- **What to work on**
Find every line in the records below that holds the word "Epilobium" and copy it.

--- Given records Enclosed Below ---

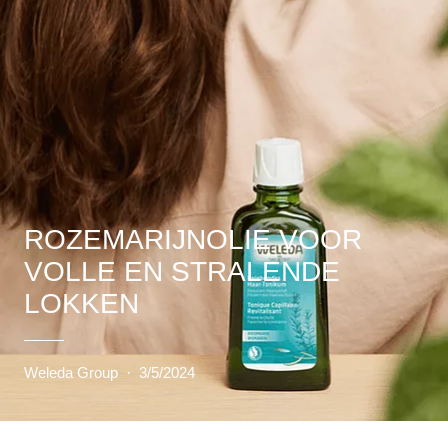
ROZEMARIJNOLIE VOOR
VOLLE EN STRALENDE
LOKKEN
Weleda Group
·
3/5/2024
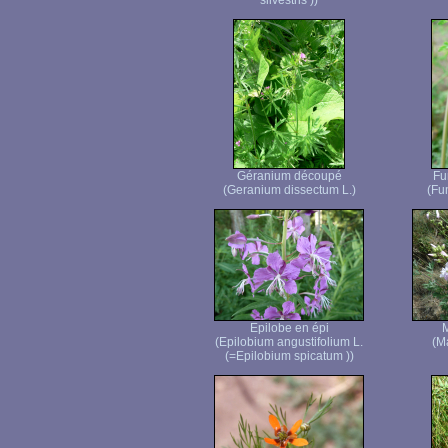
silvestris ))
Géranium découpé
Fu
(Geranium dissectum L.)
(Fum
Epilobe en épi
(Epilobium angustifolium L.
(M
(=Epilobium spicatum ))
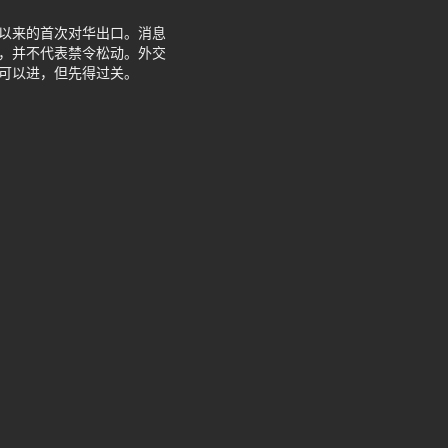
令以来的首次对华出口。消息
案，并不代表禁令松动。外交
话可以进，但先得过关。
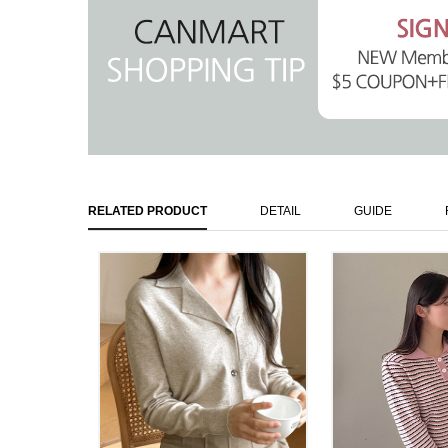
RELATED PRODUCT
DETAIL
GUIDE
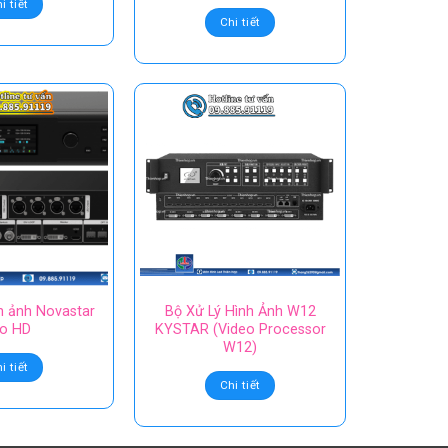
i tiết
Chi tiết
nh ảnh Novastar
Bộ Xử Lý Hình Ảnh W12
ro HD
KYSTAR (Video Processor
W12)
i tiết
Chi tiết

--- End of Enclosed Given records ---

- **Written solution**
(Epilobium angustifolium L.
(=Epilobium spicatum ))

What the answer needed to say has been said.